L’Autorité de la concurrence a rendu le 4 juillet 2019 un avis dense (180 pages) dressant un bilan à date de l’état de la concurrence en Outre-Mer.
Constatant que les prix des produits de grande consommation demeurent élevés en Outre-Mer malgré le système de régulation mis en place par la loi dite « Lurel » en 2012 (par l’interdiction des exclusivités à l’importation) et par la loi EROM de 2017, l’Autorité de la concurrence en a recherché les causes.
Parmi celles-ci, figure le retard de développement du commerce en ligne, qui serait pourtant selon l’Autorité de la concurrence, un facteur de désenclavement des populations des DROM et de lutte contre la vie chère, en rendant accessible un plus grand nombre de produits sans qu’il soit nécessaire d’avoir un magasin physique ou du stock dans les DROM.
1. Les causes identifiées du faible développement du commerce en ligne en Outre-Mer
Selon l’Autorité de la concurrence, les principaux freins au développement du commerce en ligne sont d’ordres logistique et douanier. En conséquence, une minorité d’enseignes présentes en Métropole propose la vente en ligne aux consommateurs ultramarins.
L’Autorité de la concurrence relève que le coût d’un achat vers l’Outre-Mer peut détourner les clients.
En particulier, les frais de transport/livraison applicables – qui sont souvent très supérieurs aux frais de livraison en Métropole – découragent les consommateurs de commander en ligne.
Il en va de même du coût des frais de retour dans l’hypothèse où le consommateur souhaite faire jouer son droit de rétractation (le consommateur pouvant décider de renvoyer le produit commandé, pendant un délai de 14 jours après la livraison, sous réserve de payer les frais de retour du produit).
Ainsi, certaines enseignes préfèrent renoncer à la livraison en Outre-Mer, plutôt que de faire supporter de tels coûts aux clients.
Le paiement de l’octroi de mer, taxe spécifique, est une autre source de découragement des consommateurs, qui se considèrent par ailleurs mal informés sur le coût de cette taxe au moment de leur achat.
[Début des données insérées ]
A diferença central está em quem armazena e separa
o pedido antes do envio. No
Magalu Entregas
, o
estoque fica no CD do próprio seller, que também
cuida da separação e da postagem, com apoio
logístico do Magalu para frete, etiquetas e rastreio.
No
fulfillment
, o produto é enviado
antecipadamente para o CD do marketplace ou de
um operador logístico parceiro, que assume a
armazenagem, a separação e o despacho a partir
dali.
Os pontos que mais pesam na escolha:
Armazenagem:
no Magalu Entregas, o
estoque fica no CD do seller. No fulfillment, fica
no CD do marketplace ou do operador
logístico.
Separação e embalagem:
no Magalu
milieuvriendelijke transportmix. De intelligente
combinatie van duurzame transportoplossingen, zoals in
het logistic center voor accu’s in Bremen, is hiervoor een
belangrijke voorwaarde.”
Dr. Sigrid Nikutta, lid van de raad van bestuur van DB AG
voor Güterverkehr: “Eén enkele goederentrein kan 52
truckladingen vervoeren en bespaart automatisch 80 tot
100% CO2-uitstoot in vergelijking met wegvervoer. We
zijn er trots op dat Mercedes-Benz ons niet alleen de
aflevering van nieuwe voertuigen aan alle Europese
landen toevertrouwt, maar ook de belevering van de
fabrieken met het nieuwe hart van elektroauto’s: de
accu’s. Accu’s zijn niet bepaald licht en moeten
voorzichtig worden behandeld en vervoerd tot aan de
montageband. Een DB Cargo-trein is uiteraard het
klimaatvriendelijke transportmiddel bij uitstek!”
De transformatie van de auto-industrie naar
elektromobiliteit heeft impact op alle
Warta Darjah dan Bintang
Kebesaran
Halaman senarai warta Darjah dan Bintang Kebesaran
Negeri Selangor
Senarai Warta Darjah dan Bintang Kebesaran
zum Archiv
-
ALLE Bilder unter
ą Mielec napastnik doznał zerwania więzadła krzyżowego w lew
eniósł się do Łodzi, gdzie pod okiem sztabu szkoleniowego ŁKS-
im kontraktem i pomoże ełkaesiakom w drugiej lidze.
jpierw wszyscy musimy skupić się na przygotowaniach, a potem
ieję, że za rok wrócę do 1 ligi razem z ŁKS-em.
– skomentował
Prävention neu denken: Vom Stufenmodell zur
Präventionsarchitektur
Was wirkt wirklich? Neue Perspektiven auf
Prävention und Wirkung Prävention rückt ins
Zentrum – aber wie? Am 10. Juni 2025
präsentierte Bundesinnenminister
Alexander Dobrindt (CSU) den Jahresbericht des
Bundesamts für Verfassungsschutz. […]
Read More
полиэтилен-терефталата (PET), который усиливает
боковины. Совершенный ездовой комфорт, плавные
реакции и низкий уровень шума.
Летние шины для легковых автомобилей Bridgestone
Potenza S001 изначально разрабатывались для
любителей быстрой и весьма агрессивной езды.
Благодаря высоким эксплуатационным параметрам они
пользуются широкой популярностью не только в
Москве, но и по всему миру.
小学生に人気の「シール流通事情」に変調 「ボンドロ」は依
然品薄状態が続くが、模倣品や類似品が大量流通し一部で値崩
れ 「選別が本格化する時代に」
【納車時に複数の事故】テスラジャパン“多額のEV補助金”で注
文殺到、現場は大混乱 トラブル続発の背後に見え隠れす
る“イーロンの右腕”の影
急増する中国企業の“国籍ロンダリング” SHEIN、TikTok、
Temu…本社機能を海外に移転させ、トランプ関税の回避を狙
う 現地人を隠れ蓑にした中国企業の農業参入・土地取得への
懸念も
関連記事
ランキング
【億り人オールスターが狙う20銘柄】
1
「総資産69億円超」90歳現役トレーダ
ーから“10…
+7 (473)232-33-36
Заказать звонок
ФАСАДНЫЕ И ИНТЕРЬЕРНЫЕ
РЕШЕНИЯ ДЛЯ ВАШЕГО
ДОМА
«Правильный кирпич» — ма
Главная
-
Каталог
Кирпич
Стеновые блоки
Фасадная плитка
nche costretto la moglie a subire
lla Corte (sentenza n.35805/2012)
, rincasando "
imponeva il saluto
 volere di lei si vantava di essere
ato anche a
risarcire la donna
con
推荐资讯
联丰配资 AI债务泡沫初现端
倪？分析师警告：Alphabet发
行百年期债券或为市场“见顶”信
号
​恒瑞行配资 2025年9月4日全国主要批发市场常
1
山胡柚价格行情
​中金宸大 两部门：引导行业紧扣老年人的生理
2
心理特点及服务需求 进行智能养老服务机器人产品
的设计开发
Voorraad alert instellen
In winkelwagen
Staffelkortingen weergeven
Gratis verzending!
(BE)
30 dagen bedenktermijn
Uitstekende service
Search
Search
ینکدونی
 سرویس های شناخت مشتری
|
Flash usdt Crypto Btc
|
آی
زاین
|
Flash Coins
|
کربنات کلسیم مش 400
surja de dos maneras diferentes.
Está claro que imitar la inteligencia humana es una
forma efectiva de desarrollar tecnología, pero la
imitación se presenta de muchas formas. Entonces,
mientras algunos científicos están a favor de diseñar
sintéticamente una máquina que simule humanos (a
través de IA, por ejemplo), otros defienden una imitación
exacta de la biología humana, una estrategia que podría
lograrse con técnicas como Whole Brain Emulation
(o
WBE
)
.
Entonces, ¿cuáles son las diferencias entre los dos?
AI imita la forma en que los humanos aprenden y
Le manque de transparence et de prévisibilité de cette taxe au moment de la commande, est source de renoncement à une commande en ligne.
Plus généralement, l’Autorité de la concurrence remet en cause l’intérêt même de cette taxe lorsqu’elle s’applique à des produits qui ne viennent pas concurrencer des produits proposés par les vendeurs locaux, dans la mesure où l’une des raisons d’être de cette taxe est de protéger la production locale.
Les délais de livraison seraient également en cause dans le faible développement de l’e-commerce en Outre-Mer, puisque le délai moyen de livraison de 5,3 jours en Métropole, passe de 3 à 27 jours en Outre-Mer.
Enfin, l’Autorité de la concurrence considère que le règlement communautaire n°2018/302 sur le blocage géographique (ou « geoblocking »), est insuffisamment mis en œuvre et qu’il conviendrait d’aboutir à une situation où les consommateurs ultra-marins bénéficieraient de conditions non discriminatoires par rapport à celles dont bénéficient les consommateurs en Métropole.
2. Les propositions de l’Autorité de la concurrence
Pour pallier les difficultés identifiées en rapport avec l’e-commerce, l’Autorité de la concurrence formule différentes propositions destinées à favoriser le commerce en ligne auprès des clients ultramarins :
- Encourager l’envoi groupé de colis en permettant l’accomplissement d’une seule formalité douanière afin de faire baisser les coûts de livraison ;
- Vérifier que les enseignes ne font pas supporter aux consommateurs les frais de retour d’un produit au titre de la garantie légale de conformité. En effet, une telle pratique a pu être constatée, bien qu’elle soit contraire à la réglementation, le vendeur ne pouvant pas faire supporter des frais au client lorsque le retour est dû au non-respect par le vendeur de son obligation de conformité ;
Procéder à des modifications de la législation pour :
- Adapter le droit de la consommation afin d’obliger les enseignes de commerce en ligne à afficher de manière visible les taxes et octroi de mer applicables ;
- Étudier l’adoption d’un octroi de mer à taux réduit et unique pour les produits vendus en ligne ;
- Adopter une réglementation nationale reprenant les interdictions du règlement européen n°2018/302 sur le blocage géographique, compte tenu de l’incertitude quant à l’applicabilité de ce texte aux situations impliquant un consommateur ultramarin.
En effet, le règlement européen n°2018/302 sur le « geoblocking », interdit tout blocage géographique injustifié fondé notamment sur le lieu de résidence du client. Les consommateurs ultramarins devraient ainsi pouvoir accéder librement aux sites de commerce électronique et bénéficier de conditions non discriminatoires par rapport aux consommateurs métropolitains.